Her research has appeared in the American Sociological Review, Annual Review of Sociology, Demography, PNAS, Social Science Research, Sociological Methods and Research, and Sociological Science.

Select recent publications (in the last 5 years):
  Journal articles:

 Song, Xi and Robert D. Mare. 2019. Shared Lifetimes, Multigenerational Exposure, and Educational Mobility. Demography 56(3): 891—916.
 
 Brand, Jennie E., Ravaris Moore, Xi Song, and Yu Xie. 2019. Parental Divorce Is Not Uniformly Negative for Children’s Educational Attainment. Proceedings of the National Academy of Sciences 116(15): 7266—7271.

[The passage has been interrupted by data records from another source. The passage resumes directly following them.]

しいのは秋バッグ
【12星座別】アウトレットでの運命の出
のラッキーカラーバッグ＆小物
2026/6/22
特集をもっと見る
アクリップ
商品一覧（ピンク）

 Brand, Jennie E., Ravaris Moore, Xi Song, and Yu Xie. 2019. Why Does Parental Divorce Lower Children’s Educational Attainment? A Causal Mediation Analysis. Sociological Science 6: 264–292.

 Javis, Benjamin F. and Xi Song. 2017. Rising Intragenerational Occupational Mobility in the United States, 1969—2011. American Sociological Review 82(3): 568—599.
 
 Song, Xi and Cameron D. Campbell. 2017. Genealogical Microdata and Their Significance for Social Science. Annual Review of Sociology 43: 75—99.

 Song, Xi and Robert D. Mare. 2017. Short-Term and Long-Term Educational Mobility of Families: A Two-Sex Approach. Demography 54(1): 145—173.

 Song, Xi. 2016. Diverging Mobility Trajectories: Grandparent Effects on Educational Attainment in One and Two-Parent Families. Demography 53(6): 1905—1932.

 Song, Xi, Cameron D. Campbell, and James Z. Lee. 2015. Ancestry Matters: Patrilineage Growth and Extinction. American Sociological Review 80(3): 574—602.

 Song, Xi and Robert D. Mare. 2015. Retrospective Versus Prospective Approaches to the Study of Intergenerational Social Mobility. Sociological Methods and Research 44(4): 555—584.

 Song, Xi and Yu Xie. 2014. Market Transition Revisited: Changing Regimes of Housing Inequality in China, 1988—2002. Sociological Science 1: 277—291.
 
 Wu, Xiaogang and Xi Song. 2014. Ethnic Stratification in China’s Economic Transition: Evidence from Xinjiang Uyghur Autonomous Region. Social Science Research 44: 158—172.